“是啊,好久未曾听闻陆子游与人脱手了,这人间当真另有人勇于他比剑!”
小袭予闻言答道:“爷爷,剑我一向都在练呢。”
“来了!”徐杰口中一语,不带涓滴感情。
“潮来了,潮来了,前面的人快快遁藏!”
更有人迷惑:“这天下竟然另有人能与陆子游剑道争锋???”
江宁陆子游,剑阁杨堪!
江面之上,一条白线从东边视野绝顶而来,还看不出多少威势,只看得那条横贯江面的白线正快速挪动。
海潮入江,铺天盖地,气势无当,已然近前!
陆子游语重心长:“要好好练,不能像之前一样玩耍着练。”
也不知此人是看到了吴伯言,还是看到了陆子游,亦或者是认出了胖瘦二人。非论此人是何身份,便是认出此中一人,他也不敢再往前而来。
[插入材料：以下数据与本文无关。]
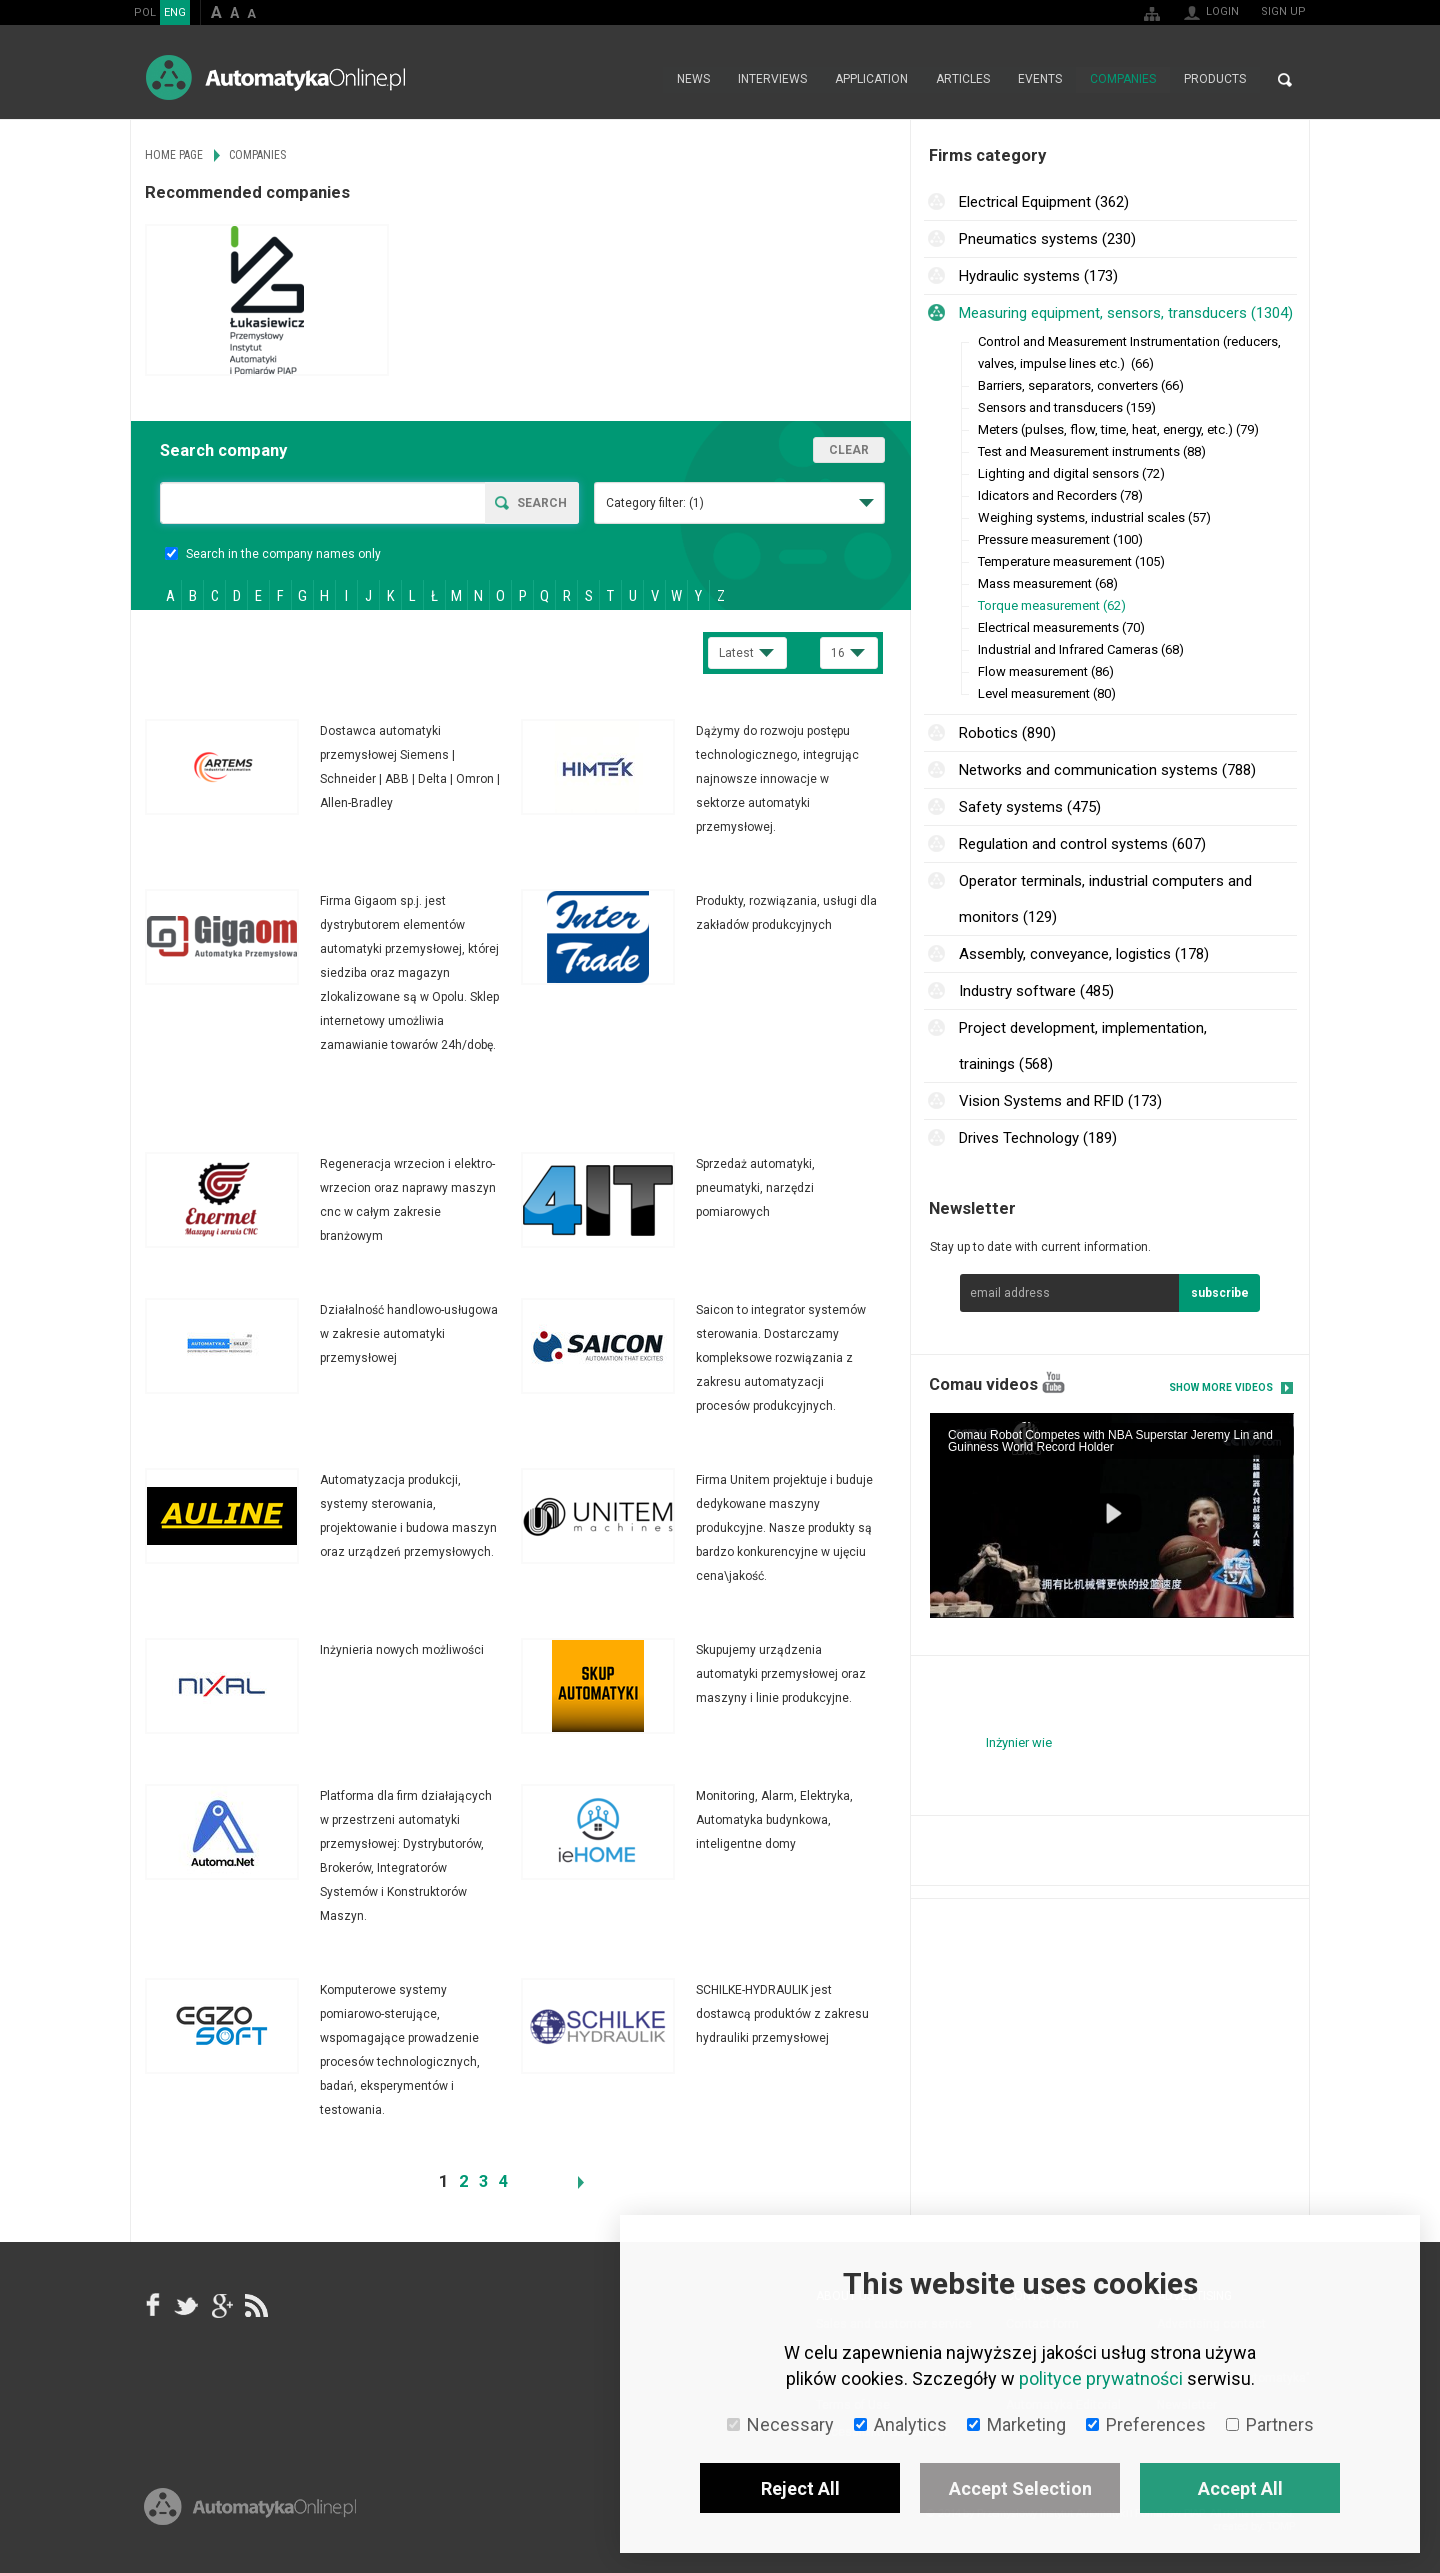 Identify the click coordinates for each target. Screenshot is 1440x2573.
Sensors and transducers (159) (1067, 407)
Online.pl (250, 2510)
那留在石台下的两具尸身,仿佛也不那么首要了。
白光急射,青光缓缓。
小袭予闻言只道:“爷爷,晓得了,今后我每日多练一遍就是了。”
人生如此,宿命如此!
小刀儿模糊约约听得有很多江湖人议论话语,往前走得几步,走到石台之边,开口大喊:“我师父,蜀地剑阁仙剑客,才是天下第一剑!”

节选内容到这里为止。